Please set down each record exactly as it appears, but leave out any pictures.

--- START ---

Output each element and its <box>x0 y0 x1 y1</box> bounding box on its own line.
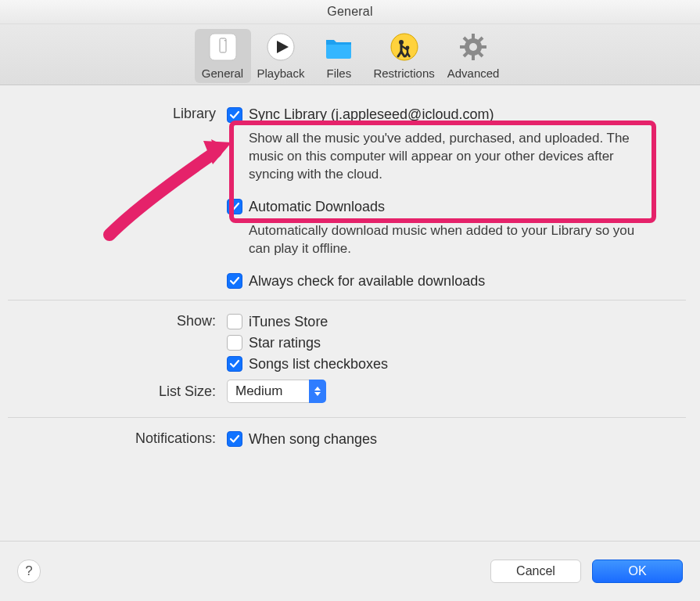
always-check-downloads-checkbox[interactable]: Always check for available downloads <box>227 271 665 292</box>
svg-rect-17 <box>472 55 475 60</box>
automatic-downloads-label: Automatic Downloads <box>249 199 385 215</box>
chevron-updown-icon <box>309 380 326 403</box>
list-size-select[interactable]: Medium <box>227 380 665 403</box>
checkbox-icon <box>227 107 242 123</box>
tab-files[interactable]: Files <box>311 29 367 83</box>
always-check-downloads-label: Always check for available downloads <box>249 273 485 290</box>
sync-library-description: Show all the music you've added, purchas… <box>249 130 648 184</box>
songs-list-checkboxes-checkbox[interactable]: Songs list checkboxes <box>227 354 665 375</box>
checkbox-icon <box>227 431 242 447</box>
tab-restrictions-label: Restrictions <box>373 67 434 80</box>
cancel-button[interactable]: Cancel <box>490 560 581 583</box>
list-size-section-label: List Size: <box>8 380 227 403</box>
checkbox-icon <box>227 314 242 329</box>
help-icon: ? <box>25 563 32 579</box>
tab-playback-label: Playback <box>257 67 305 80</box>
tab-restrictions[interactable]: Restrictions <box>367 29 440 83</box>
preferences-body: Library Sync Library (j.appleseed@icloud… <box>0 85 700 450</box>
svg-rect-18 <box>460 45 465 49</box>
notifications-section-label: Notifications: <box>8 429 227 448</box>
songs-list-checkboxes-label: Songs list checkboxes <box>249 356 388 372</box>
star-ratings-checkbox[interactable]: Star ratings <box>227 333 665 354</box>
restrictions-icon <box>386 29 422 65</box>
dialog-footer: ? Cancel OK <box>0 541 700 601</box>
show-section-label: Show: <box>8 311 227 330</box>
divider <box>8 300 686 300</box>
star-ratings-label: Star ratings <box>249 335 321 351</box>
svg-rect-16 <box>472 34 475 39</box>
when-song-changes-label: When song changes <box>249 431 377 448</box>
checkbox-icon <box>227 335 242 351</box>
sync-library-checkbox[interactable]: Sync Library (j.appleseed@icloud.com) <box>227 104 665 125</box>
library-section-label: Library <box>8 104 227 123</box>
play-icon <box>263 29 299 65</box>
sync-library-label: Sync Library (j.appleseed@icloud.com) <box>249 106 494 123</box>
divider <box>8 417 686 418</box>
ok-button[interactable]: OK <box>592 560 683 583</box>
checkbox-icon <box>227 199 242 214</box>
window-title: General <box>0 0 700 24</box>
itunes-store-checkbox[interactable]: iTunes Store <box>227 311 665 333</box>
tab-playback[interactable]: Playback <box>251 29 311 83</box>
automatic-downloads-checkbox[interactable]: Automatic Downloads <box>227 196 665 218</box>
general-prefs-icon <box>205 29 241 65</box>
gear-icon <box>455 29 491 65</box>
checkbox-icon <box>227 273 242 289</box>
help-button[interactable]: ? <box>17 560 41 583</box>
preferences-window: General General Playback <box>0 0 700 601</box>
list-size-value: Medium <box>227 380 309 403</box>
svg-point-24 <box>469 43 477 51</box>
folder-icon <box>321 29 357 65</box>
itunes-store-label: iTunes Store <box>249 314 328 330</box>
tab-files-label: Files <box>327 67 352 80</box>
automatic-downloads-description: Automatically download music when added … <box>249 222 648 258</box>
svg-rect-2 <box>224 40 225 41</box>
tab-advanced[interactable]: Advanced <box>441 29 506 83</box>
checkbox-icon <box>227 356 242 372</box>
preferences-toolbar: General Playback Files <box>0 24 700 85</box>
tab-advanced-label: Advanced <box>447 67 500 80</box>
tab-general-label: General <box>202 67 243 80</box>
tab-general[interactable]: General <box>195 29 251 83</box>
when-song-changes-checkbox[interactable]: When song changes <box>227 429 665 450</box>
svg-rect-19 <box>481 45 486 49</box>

--- END ---

**TASK SOLUTION:**
Output each element and its <box>x0 y0 x1 y1</box> bounding box on its own line.
always-check-downloads-checkbox[interactable]: Always check for available downloads <box>227 271 665 292</box>
svg-rect-17 <box>472 55 475 60</box>
automatic-downloads-label: Automatic Downloads <box>249 199 385 215</box>
chevron-updown-icon <box>309 380 326 403</box>
list-size-select[interactable]: Medium <box>227 380 665 403</box>
checkbox-icon <box>227 107 242 123</box>
tab-files[interactable]: Files <box>311 29 367 83</box>
always-check-downloads-label: Always check for available downloads <box>249 273 485 290</box>
sync-library-description: Show all the music you've added, purchas… <box>249 130 648 184</box>
songs-list-checkboxes-checkbox[interactable]: Songs list checkboxes <box>227 354 665 375</box>
checkbox-icon <box>227 431 242 447</box>
tab-restrictions-label: Restrictions <box>373 67 434 80</box>
cancel-button[interactable]: Cancel <box>490 560 581 583</box>
list-size-section-label: List Size: <box>8 380 227 403</box>
checkbox-icon <box>227 314 242 329</box>
help-icon: ? <box>25 563 32 579</box>
tab-playback-label: Playback <box>257 67 305 80</box>
tab-restrictions[interactable]: Restrictions <box>367 29 440 83</box>
preferences-body: Library Sync Library (j.appleseed@icloud… <box>0 85 700 450</box>
svg-rect-18 <box>460 45 465 49</box>
notifications-section-label: Notifications: <box>8 429 227 448</box>
songs-list-checkboxes-label: Songs list checkboxes <box>249 356 388 372</box>
star-ratings-checkbox[interactable]: Star ratings <box>227 333 665 354</box>
restrictions-icon <box>386 29 422 65</box>
dialog-footer: ? Cancel OK <box>0 541 700 601</box>
show-section-label: Show: <box>8 311 227 330</box>
divider <box>8 300 686 300</box>
star-ratings-label: Star ratings <box>249 335 321 351</box>
svg-rect-16 <box>472 34 475 39</box>
when-song-changes-label: When song changes <box>249 431 377 448</box>
checkbox-icon <box>227 335 242 351</box>
sync-library-checkbox[interactable]: Sync Library (j.appleseed@icloud.com) <box>227 104 665 125</box>
library-section-label: Library <box>8 104 227 123</box>
play-icon <box>263 29 299 65</box>
sync-library-label: Sync Library (j.appleseed@icloud.com) <box>249 106 494 123</box>
divider <box>8 417 686 418</box>
ok-button[interactable]: OK <box>592 560 683 583</box>
checkbox-icon <box>227 199 242 214</box>
window-title: General <box>0 0 700 24</box>
itunes-store-checkbox[interactable]: iTunes Store <box>227 311 665 333</box>
tab-playback[interactable]: Playback <box>251 29 311 83</box>
automatic-downloads-checkbox[interactable]: Automatic Downloads <box>227 196 665 218</box>
general-prefs-icon <box>205 29 241 65</box>
gear-icon <box>455 29 491 65</box>
checkbox-icon <box>227 273 242 289</box>
help-button[interactable]: ? <box>17 560 41 583</box>
preferences-window: General General Playback <box>0 0 700 601</box>
list-size-value: Medium <box>227 380 309 403</box>
svg-point-24 <box>469 43 477 51</box>
folder-icon <box>321 29 357 65</box>
itunes-store-label: iTunes Store <box>249 314 328 330</box>
tab-files-label: Files <box>327 67 352 80</box>
automatic-downloads-description: Automatically download music when added … <box>249 222 648 258</box>
svg-rect-2 <box>224 40 225 41</box>
tab-advanced[interactable]: Advanced <box>441 29 506 83</box>
checkbox-icon <box>227 356 242 372</box>
preferences-toolbar: General Playback Files <box>0 24 700 85</box>
tab-advanced-label: Advanced <box>447 67 500 80</box>
tab-general-label: General <box>202 67 243 80</box>
tab-general[interactable]: General <box>195 29 251 83</box>
when-song-changes-checkbox[interactable]: When song changes <box>227 429 665 450</box>
svg-rect-19 <box>481 45 486 49</box>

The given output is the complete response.